Esse palavreado todo de Fernández é antes do Carnaval, claro. Este ano, fugindo à nossa tradição, não foi proferida a última vez na sexta-feira, mas no domingo de carnaval, quando fomos almoçar na Ocupação Cozinha 9 de Maio (por conta da posse de Mandela, em 1994), e meu broto até se assustou, pois dali iríamos para o Bloco do Fuê (“Quebrando os ovos do patriarcado pra fazer bolo de capitalista à clara em neve”, diz seu slogan). Quando meu nobre colega foi ao banheiro, ela me perguntou se ele gostava mesmo de carnaval, ou ia apenas para prestigiar Meireles.

Nos despedimos no fim daquele bloquinho, ele ainda não sabia se iria para casa, dormir cedo para a Especular Chalana de Franca, ou ficaria um pouco mais. No dia seguinte, passei a ficar preocupado: início da noite perguntei como tinha sido no tão aguardado bloquinho, e ele nada de responder, até quarta-feira. Pensava em passar no seu setor antes do fim do expediente, mas nos trombamos sem querer no corredor: ele de óculos de sol e bananas de ouvido. Entendi seu recado, apenas disse que da próxima vez que avisasse que estava tudo bem, ao que ele se desculpou e reclamou que eu não precisava gritar.

Deixei para perguntar como tinha sido na sexta, quando marcamos de almoçar. O encontrei ainda com cara de ressaca - ao que ele disse que já estava bem, quase 100% recuperado -, contou um pouco do que lembrava, que no domingo havia achado mais fácil virar a noite e ir direto para o bloquinho, disse que tinha aproveitado bem a folia e concluiu:

Foda que já este fim de semana tem mais, no pós-carnaval. Eu estou que quase não aguento, mas que se há de fazer? É a vida...

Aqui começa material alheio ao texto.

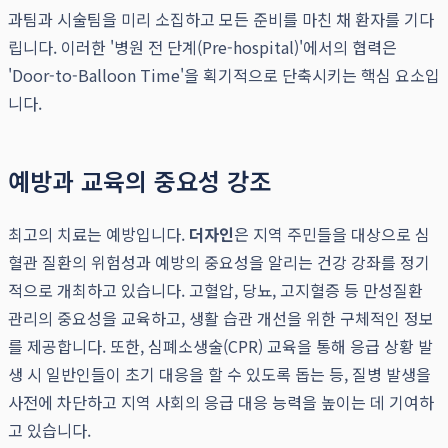
과팀과 시술팀을 미리 소집하고 모든 준비를 마친 채 환자를 기다
립니다. 이러한 '병원 전 단계(Pre-hospital)'에서의 협력은
'Door-to-Balloon Time'을 획기적으로 단축시키는 핵심 요소입
니다.
예방과 교육의 중요성 강조
최고의 치료는 예방입니다.
더자인
은 지역 주민들을 대상으로 심
혈관 질환의 위험성과 예방의 중요성을 알리는 건강 강좌를 정기
적으로 개최하고 있습니다. 고혈압, 당뇨, 고지혈증 등 만성질환
관리의 중요성을 교육하고, 생활 습관 개선을 위한 구체적인 정보
를 제공합니다. 또한, 심폐소생술(CPR) 교육을 통해 응급 상황 발
생 시 일반인들이 초기 대응을 할 수 있도록 돕는 등, 질병 발생을
사전에 차단하고 지역 사회의 응급 대응 능력을 높이는 데 기여하
고 있습니다.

Por um instante fiquei a pensar se esse conformismo se referia ao trabalho ou ao carnaval, mas aí lembrei do que ele sempre fala do horário da Especular Chalana de Franca, e vi que se referia a ambos.


16 de fevereiro de 2024.

PS: Este é um texto ficcional, teoricamente de humor. Qualquer semelhança com a realidade é mera coincidência. A imagem também é ilustrativa.